Getting Organized, Getting Healthy
Anyone who knows me, knows I am a visionary. Often in motion with loads of ideas, projects and creation in process. This year I'm settling into the quiet, becoming comfortable with the vulnerability in the space between and being with myself. At times, it's mucky and yucky and the thoughts in my mind cycle to no end and without much relief.
The easy way out, is to go back to busing myself so that I don't hear the chatter and tune myself into the task at hand. But the reality is, I'm working too hard in that space. Ideas don't flow quite so easily and I find myself unable to find my footing. The quiet and the being ground me and it feels so good to have my feet planted here on earth. So, I'm going with it, muck, yuck and all.
With the start of the new year, I have had tons of clients coming in deep in the muck as well and trying to be with the quiet. Witnessing their silence, their expansion and their energy has been so beautiful. The rawness right now and marvelous and I am so honored to be an observer. As I apply that same concept, WITNESSING, to myself, I am curious and quiet.
I've found that getting pulled away from this space is pretty easy, but staying with it, staying with myself as I unfold is where I need to be.

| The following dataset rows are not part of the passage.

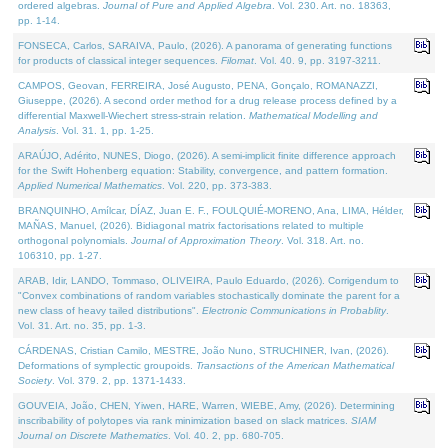
ordered algebras.
Journal of Pure and Applied Algebra
. Vol. 230. Art. no. 18363,
pp. 1-14.
FONSECA, Carlos, SARAIVA, Paulo, (2026). A panorama of generating functions
for products of classical integer sequences.
Filomat
. Vol. 40. 9, pp. 3197-3211.
CAMPOS, Geovan, FERREIRA, José Augusto, PENA, Gonçalo, ROMANAZZI,
Giuseppe, (2026). A second order method for a drug release process defined by a
differential Maxwell-Wiechert stress-strain relation.
Mathematical Modelling and
Analysis
. Vol. 31. 1, pp. 1-25.
ARAÚJO, Adérito, NUNES, Diogo, (2026). A semi-implicit finite difference approach
for the Swift Hohenberg equation: Stability, convergence, and pattern formation.
Applied Numerical Mathematics
. Vol. 220, pp. 373-383.
BRANQUINHO, Amílcar, DÍAZ, Juan E. F., FOULQUIÉ-MORENO, Ana, LIMA, Hélder,
MAÑAS, Manuel, (2026). Bidiagonal matrix factorisations related to multiple
orthogonal polynomials.
Journal of Approximation Theory
. Vol. 318. Art. no.
106310, pp. 1-27.
ARAB, Idir, LANDO, Tommaso, OLIVEIRA, Paulo Eduardo, (2026). Corrigendum to
"Convex combinations of random variables stochastically dominate the parent for a
new class of heavy tailed distributions".
Electronic Communications in Probablity
.
Vol. 31. Art. no. 35, pp. 1-3.
CÁRDENAS, Cristian Camilo, MESTRE, João Nuno, STRUCHINER, Ivan, (2026).
Deformations of symplectic groupoids.
Transactions of the American Mathematical
Society
. Vol. 379. 2, pp. 1371-1433.
GOUVEIA, João, CHEN, Yiwen, HARE, Warren, WIEBE, Amy, (2026). Determining
inscribability of polytopes via rank minimization based on slack matrices.
SIAM
Journal on Discrete Mathematics
. Vol. 40. 2, pp. 680-705.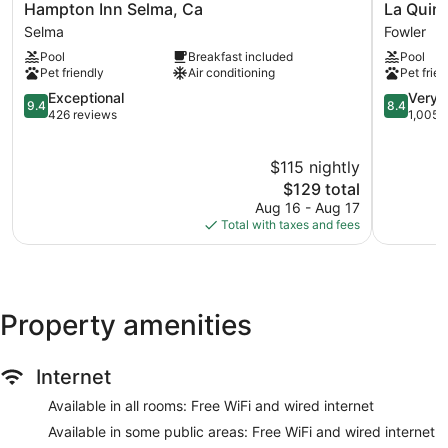
Hampton
La
Hampton Inn Selma, Ca
La Quin
Inn
Quinta
Selma
Fowler
Selma,
Inn
Pool
Breakfast included
Pool
Ca
&
Pet friendly
Air conditioning
Pet frien
Selma
Suites
9.4
by
8.4
Exceptional
Very 
9.4
8.4
out
Wyndha
out
426 reviews
1,005 
of
Fowler
of
10,
Fowler
10,
$115 nightly
Exceptional,
Very
426
The
Good,
$129 total
reviews
price
1,005
Aug 16 - Aug 17
is
reviews
Total with taxes and fees
$129
Property amenities
Internet
Available in all rooms: Free WiFi and wired internet
Available in some public areas: Free WiFi and wired internet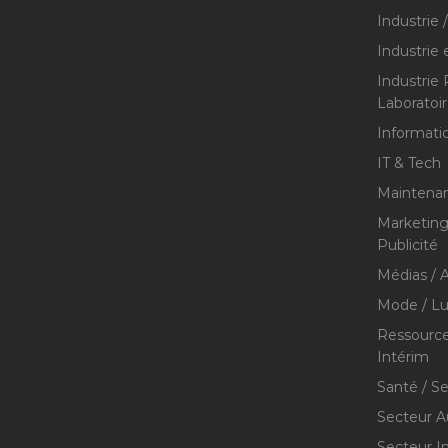
Industrie 
Industrie 
Industrie
Laboratoi
Informati
IT & Tech
Maintenan
Marketing 
Publicité
Médias / A
Mode / Lu
Ressource
Intérim
Santé / S
Secteur A
Secteur I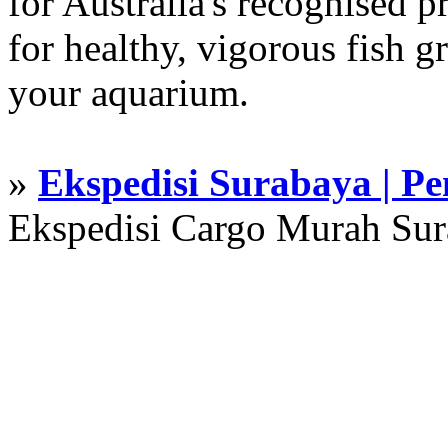
for Australia's recognised
for healthy, vigorous fish g
your aquarium.
»
Ekspedisi Surabaya | P
Ekspedisi Cargo Murah Su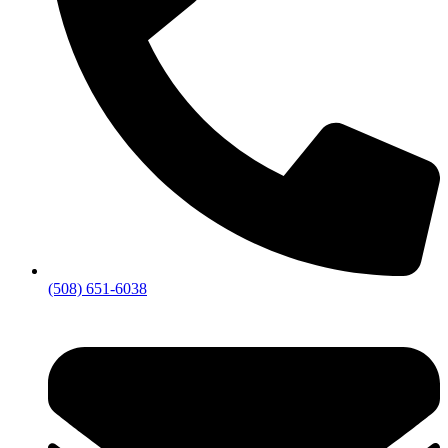
(508) 651-6038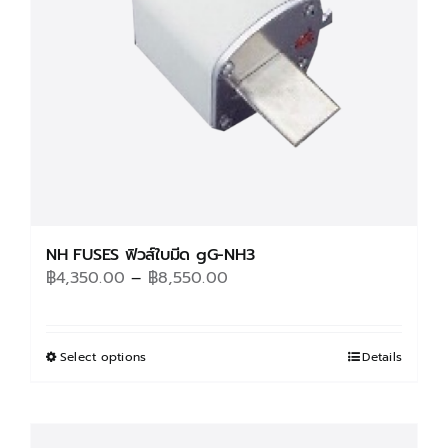
NH FUSES ฟิวส์ใบมีด gG-NH3
Price
฿
4,350.00
–
฿
8,550.00
range:
฿4,350.00
through
Select options
This
Details
฿8,550.00
product
has
multiple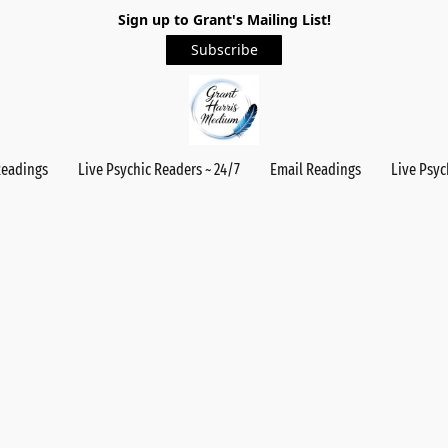
Sign up to Grant's Mailing List!
Subscribe
Readings
Live Psychic Readers ~ 24/7
Email Readings
Live Psyc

I've gone back to my old school girl organization tricks and expanded upon them in order to stay present and stay in the zone of healing.
Completing tasks pertinent to wherever I find myself. Many of you know, my hubby and I also own a latin dance company. I used to squeeze in dance tasks throughout the day whenever I had time. It felt like I was doing dance stuff all day and had no time for anything else. Now, in the half hour to an hour before we teach together, I get those tasks done. AND let me tell you in 15 days of the new year, I've probably done more and done it well with salsa than the last 3 months.
Scheduling the really important things and sticking to the schedule. I love writing, but the time I allotted for writing in the past was the first thing I'd let go if I needed to squeeze in a client or a meeting. It made me sad. I agreed to stick with the scheduled items that are FOR ME, which is all of them because they nourish me so much!!
The on paper phenomenon. I am so in love with Danielle Laporte's Desire Map. Every single evening I write in preparation for my day ahead. Sure I have an online schedule, but this hand written schedule with space to reflect, prompts for my soul purpose and things I want to shift, is such a joy. When I wake up, I line myself up with the day and expand my thoughts.
Limiting the to-do list. Seriously, the mile long to do list? Are you ever going to get it done? I prided myself on being a powerhouse for years and never got it done. The list is constantly, evolving and expanding and so are you. Each day I ask myself, what needs my energy today for the expansion I seek within me? This fuels my short and sweet to do list.
Being okay with being in process. I still have hundreds of ideas floating around, some will become, some won't, but I've found that checking in with myself and allowing the ideas that are meant to expand to expand makes me excited to share, write, and release them.
Dropping the concept of perfection. Everything is perfect, just the way it is. There's no really end or beginning, science allows only transformation. I'm working toward becoming more and more okay with the idea of asking when something is ready. When it's ready, even if I still want to fix and correct and adjust, I stop myself. Creation is telling me its time for expansion and time for release. It was never about how others perceived it, but rather the process of creating it. Therefore, it comes down to me, seeing the perspective of highest self, rather than ego and being with it.
Finally BEING, being, not doing, at least 30% of the time.
So, what does this have to do with getting healthy? Well, if health is the integration of our mind, body, spirit and emotion, we must consider that our mind and our emotions need nourishments just as much as our physical body. Asking our mind to work overtime for all these years isn't cool! Finding a way to let the mind serve us as it's meant to rather than through the overstimulated environment we produced is healing. With a little patience, some release work and the idea of facing oneself, we can improve the health of our mind and our being.